Anote-se que não é necessário, em casos excepcionais, observar o mínimo de 10% e o máximo de 20%, como previsto no § 3º do art.20 do CPC, sendo que a esse respeito convém transcrever a mensagem do ilustre Des. JOSÉ ROBERTO DOS SANTOS BEDAQUE, quando comentou o artigo 20 [“Código de Processo Civil Interpretado”, coordenação de Antônio Carlos Marcato, Atlas 2004, p. 107]: “A existência de limites máximo e mínimo poderia gerar situações injustas, pois há demandas de valor excessivamente alto ou muito baixo. Para a última hipótese, existe solução expressa: não está o juiz preso aos parâmetros legais, podendo valer-se da eqüidade (§ 4º).

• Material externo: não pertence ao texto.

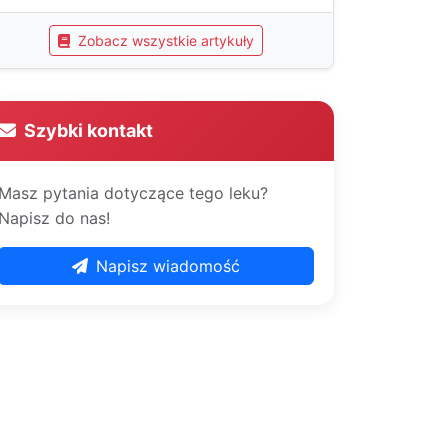
Zobacz wszystkie artykuły
Szybki kontakt
Masz pytania dotyczące tego leku?
Napisz do nas!
Napisz wiadomość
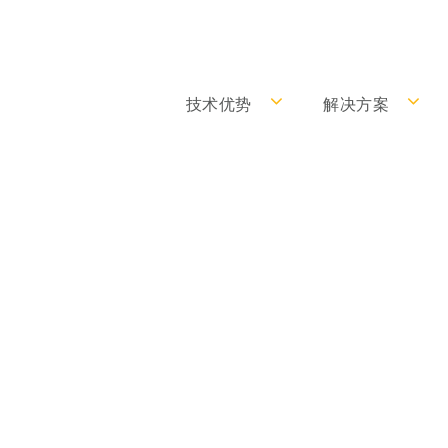
技术优势
解决方案
 慧渡医疗连续五年满
变高通量测序检测生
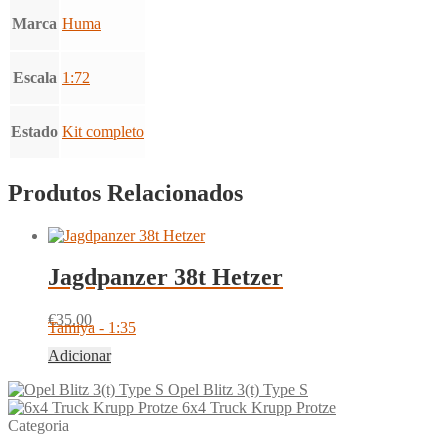
Marca
Huma
Escala
1:72
Estado
Kit completo
Produtos Relacionados
Jagdpanzer 38t Hetzer
€
35.00
Tamiya - 1:35
Adicionar
Opel Blitz 3(t) Type S
6x4 Truck Krupp Protze
Categoria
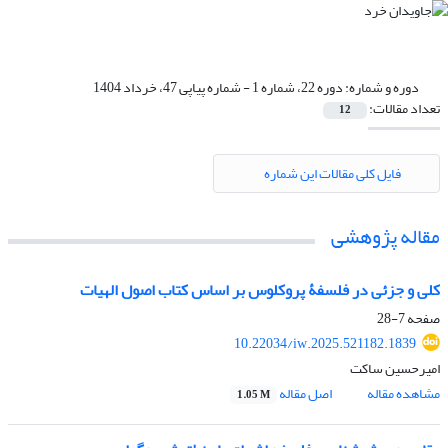
دوره و شماره:
دوره 22، شماره 1 - شماره پیاپی 47، خرداد 1404
تعداد مقالات:
12
فایل کلی مقالات این شماره
مقاله پژوهشی
کلی و جزئی در فلسفۀ پروکلوس بر اساس کتاب اصول الهیات
صفحه
7-28
10.22034/iw.2025.521182.1839
امیرحسین ساکت
مشاهده مقاله
اصل مقاله
1.05 M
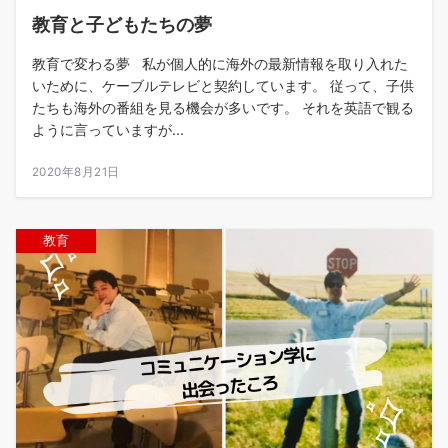
教育と子どもたちの夢
教育で変わる夢 私が個人的に海外の最新情報を取り入れた
いために、ケーブルテレビと契約しています。 従って、子供
たちも海外の番組を見る機会が多いです。 それを英語で観る
ように言っていますが...
2020年8月21日
教育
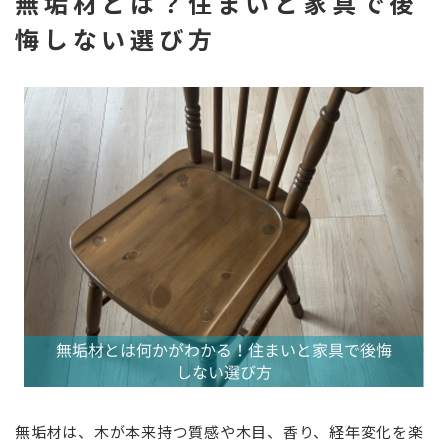
無垢材とは？住まいと家具で後
悔しない選び方
無垢材は、木が本来持つ質感や木目、香り、経年変化を楽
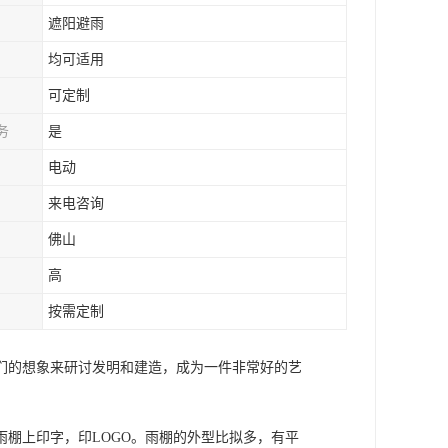
遮阳避雨
均可适用
可定制
务
是
电动
来电咨询
佛山
高
按需定制
们的想象来研讨发明和建造，成为一件非常好的艺
棚上印字，印LOGO。雨棚的外型比拟多，有平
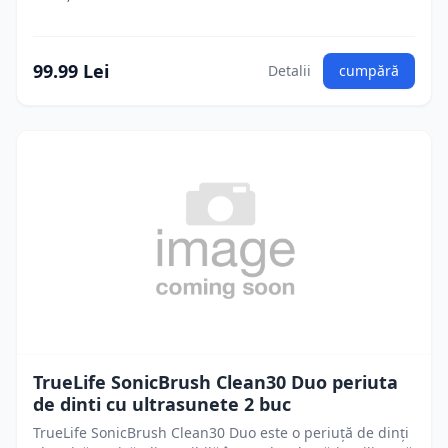
99.99 Lei
Detalii
cumpără
TrueLife SonicBrush Clean30 Duo periuta
de dinti cu ultrasunete 2 buc
TrueLife SonicBrush Clean30 Duo este o periuță de dinți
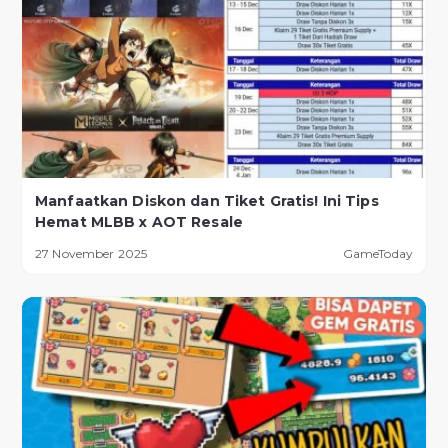
Manfaatkan Diskon dan Tiket Gratis! Ini Tips
Hemat MLBB x AOT Resale
27 November 2025
GameToday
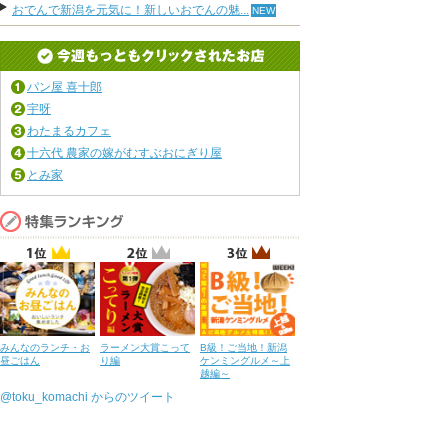
おでんで新潟を元気に！新しいおでんの魅...
パン屋 喜十郎
宇呀
わたまるカフェ
十六代 農家の嫁がむすぶおにぎり屋
とみ家
みんなのランチ・お
ラーメン大賞こって
B級！ご当地！新潟
昼ごはん
り編
ケンミングルメ～上
越編～
@toku_komachi からのツイート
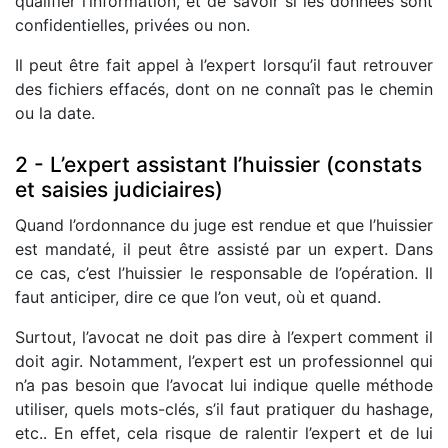
qualifier l’information, et de savoir si les données sont
confidentielles, privées ou non.
Il peut être fait appel à l’expert lorsqu’il faut retrouver
des fichiers effacés, dont on ne connaît pas le chemin
ou la date.
2 - L’expert assistant l’huissier (constats
et saisies judiciaires)
Quand l’ordonnance du juge est rendue et que l’huissier
est mandaté, il peut être assisté par un expert. Dans
ce cas, c’est l’huissier le responsable de l’opération. Il
faut anticiper, dire ce que l’on veut, où et quand.
Surtout, l’avocat ne doit pas dire à l’expert comment il
doit agir. Notamment, l’expert est un professionnel qui
n’a pas besoin que l’avocat lui indique quelle méthode
utiliser, quels mots-clés, s’il faut pratiquer du hashage,
etc.. En effet, cela risque de ralentir l’expert et de lui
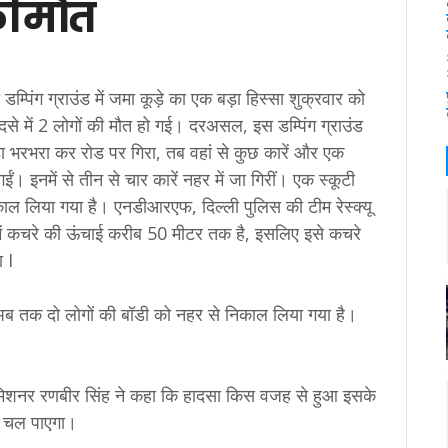
 की मौत
 डम्पिंग ग्राउंड में जमा कूड़े का एक बड़ा हिस्सा शुक्रवार को
े में 2 लोगों की मौत हो गई। दरअसल, इस डम्पिंग ग्राउंड
भरभरा कर रोड पर गिरा, तब वहां से कुछ कारें और एक
ं। इनमें से तीन से चार कारें नहर में जा गिरीं। एक स्कूटी
 लिया गया है। एनडीआरएफ, दिल्ली पुलिस की टीम रेस्क्यू
ड में कचरे की ऊंचाई करीब 50 मीटर तक है, इसलिए इसे कचरे
ा I
ब तक दो लोगों की बॉडी को नहर से निकाल लिया गया है।
कमिशनर रणबीर सिंह ने कहा कि हादसा किस वजह से हुआ इसके
ता चल पाएगा।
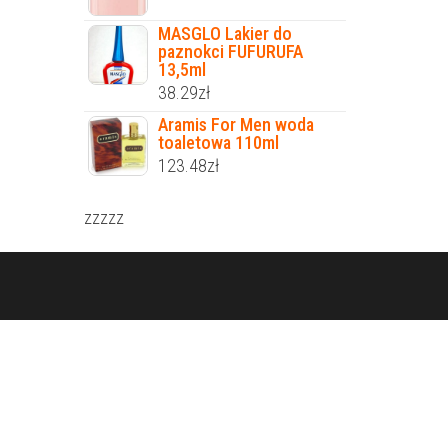
MASGLO Lakier do
paznokci FUFURUFA
13,5ml
38.29
zł
Aramis For Men woda
toaletowa 110ml
123.48
zł
zzzzz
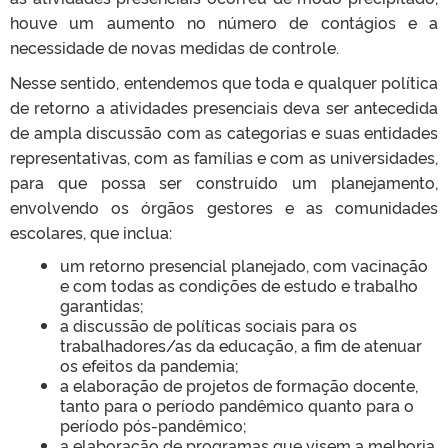
houve um aumento no número de contágios e a
necessidade de novas medidas de controle.
Nesse sentido, entendemos que toda e qualquer política
de retorno a atividades presenciais deva ser antecedida
de ampla discussão com as categorias e suas entidades
representativas, com as famílias e com as universidades,
para que possa ser construído um planejamento,
envolvendo os órgãos gestores e as comunidades
escolares, que inclua:
um retorno presencial planejado, com vacinação
e com todas as condições de estudo e trabalho
garantidas;
a discussão de políticas sociais para os
trabalhadores/as da educação, a fim de atenuar
os efeitos da pandemia;
a elaboração de projetos de formação docente,
tanto para o período pandêmico quanto para o
período pós-pandêmico;
a elaboração de programas que visem a melhoria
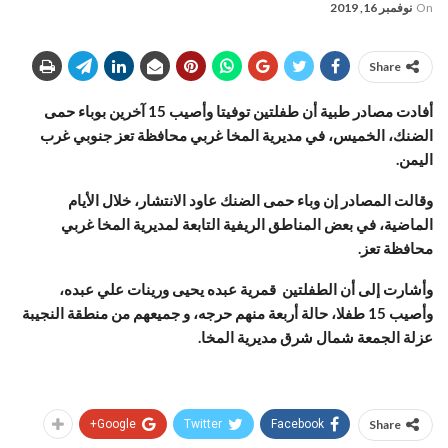
On
نوفمبر 16, 2019
Share
أفادت مصادر طبية أن طفلتين توفيتا وأصيب 15 آخرين بوباء حمى
الضنك، الخميس، في مديرية المخا غربي محافظة تعز جنوبي غرب
اليمن.
وقالت المصادر إن وباء حمى الضنك عاود الانتشار، خلال الأيام
الماضية، في بعض المناطق الريفية التابعة لمديرية المخا غربي
محافظة تعز.
وأشارت إلى أن الطفلتين قمرية عبده يحيى ورينات علي عبده،
وأصيب 15 طفلا، حالة أربعة منهم حرجه، و جميعهم من منطقة النجيبة
عزلة الجمعة شمال شرق مديرية المخا.
Google+
Twitter
Facebook
Share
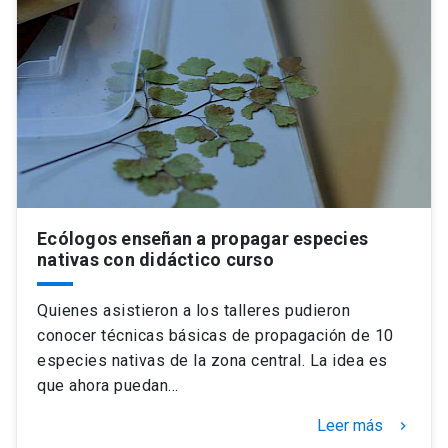
Ecólogos enseñan a propagar especies
nativas con didáctico curso
Quienes asistieron a los talleres pudieron
conocer técnicas básicas de propagación de 10
especies nativas de la zona central. La idea es
que ahora puedan…
Leer más
keyboard_arrow_right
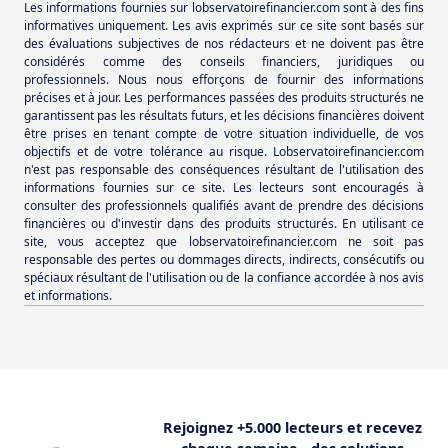
Les informations fournies sur lobservatoirefinancier.com sont à des fins
informatives uniquement. Les avis exprimés sur ce site sont basés sur
des évaluations subjectives de nos rédacteurs et ne doivent pas être
considérés comme des conseils financiers, juridiques ou
professionnels. Nous nous efforçons de fournir des informations
précises et à jour. Les performances passées des produits structurés ne
garantissent pas les résultats futurs, et les décisions financières doivent
être prises en tenant compte de votre situation individuelle, de vos
objectifs et de votre tolérance au risque. Lobservatoirefinancier.com
n'est pas responsable des conséquences résultant de l'utilisation des
informations fournies sur ce site. Les lecteurs sont encouragés à
consulter des professionnels qualifiés avant de prendre des décisions
financières ou d'investir dans des produits structurés. En utilisant ce
site, vous acceptez que lobservatoirefinancier.com ne soit pas
responsable des pertes ou dommages directs, indirects, consécutifs ou
spéciaux résultant de l'utilisation ou de la confiance accordée à nos avis
et informations.
Rejoignez +5.000 lecteurs et recevez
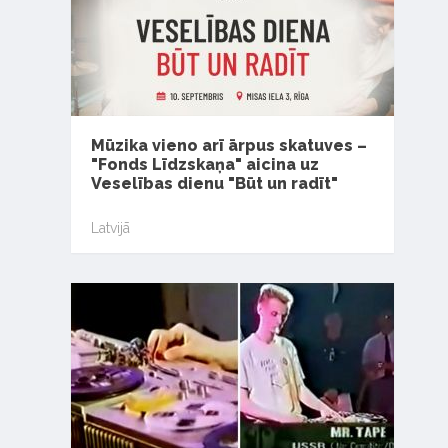
Mūzika vieno arī ārpus skatuves –
"Fonds Līdzskaņa" aicina uz
Veselības dienu "Būt un radīt"
Latvijā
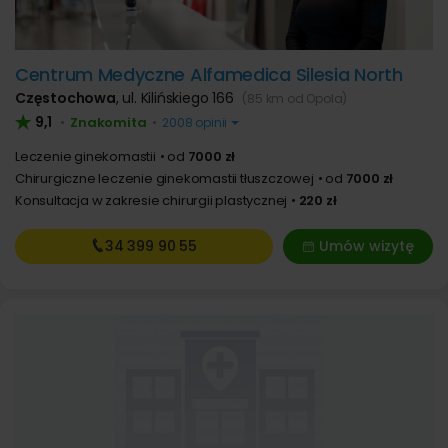
Centrum Medyczne Alfamedica Silesia North
Częstochowa
,
ul. Kilińskiego 166
(85 km od Opola)
9,1
Znakomita
•
•
2008 opinii
Leczenie ginekomastii
od
7000 zł
Chirurgiczne leczenie ginekomastii tłuszczowej
od
7000 zł
Konsultacja w zakresie chirurgii plastycznej
220 zł
34 399
90 55
Umów wizytę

Nada há, todavia, para as custas de valor altíssimo, em relação às quais o percentual de 10% proporcionaria ao advogado ganho muito acima do razoável. Se honorários muito abaixo dos padrões normais não são compatíveis com a dignidade da função, também valores exagerados acabam proporcionando verdadeiro enriquecimento sem causa.

Nessa medida, parece razoável possibilitar ao juiz a utilização da eqüidade toda vez que os percentuais previstos pelo legislador determinarem honorários insignificantes ou muito elevados.”

Mesmo em caso de honorários convencionados, o poder quanto ao valor fixado não é “ilimitado”, como argumentou PAULO LUIZ NETTO LÔBO, que, nesses casos, o advogado deve “estar advertido contra a tentação aética de se transformar em sócio, sucessor ou herdeiro do cliente” [Comentários ao Estatuto da Advocacia, 2ª edição, Brasília Jurídica, 1996, p. 112]. Resulta que o percentual de 5% remunera, com dignidade, o serviço prestado, em função das alíneas “a”, “b” e “c”, do § 3º, do art. 20, do CPC. O quantum fixado pode ser conceituado como “exagerado”, que foi a expressão empregada pelo eminente BARBOSA MOREIRA ao analisar hipótese em que os honorários foram arbitrados em quantia próxima de cem milhões de reais; tal retribuição “ultrapassa os lindes do razoável” [Direito Aplicado II, Forense, 2000, p. 322/323].

Isso posto, nego provimento ao recurso da NEWCO, dou provimento, em parte, aos recursos dos embargantes e o faço para excluir a cláusula penal compensatória e para reduzir a verba honorária, fixando-a em 5% do valor atualizado da dívida.

Quanto à distribuição das despesas, declaro que não é caso de aplicar o art. 21, do CPC, porque a sucumbência parcial experimentada pela credora, foi computada no momento em que se definiu a verba honorária em favor dos Advogados da credora. Assim, se houvesse rejeição in totum dos embargos, o percentual da honorária seria superior ao que foi escolhido; como ocorreu exclusão de parte da dívida, para honrar o art. 21, do CPC, reduziu-se o percentual da honorária devida pela sucumbência. Esse critério é mais apropriado porque evita que os devedores, que não cumpriram integralmente a dívida, tenham crédito a receber, ainda que de honorários.

Quanto aos requerimentos dos Advogados recorrentes e que dizem respeito a classificação do crédito na recuperação judicial, declara-se que esse assunto deve ser discutido e decido na recuperação judicial.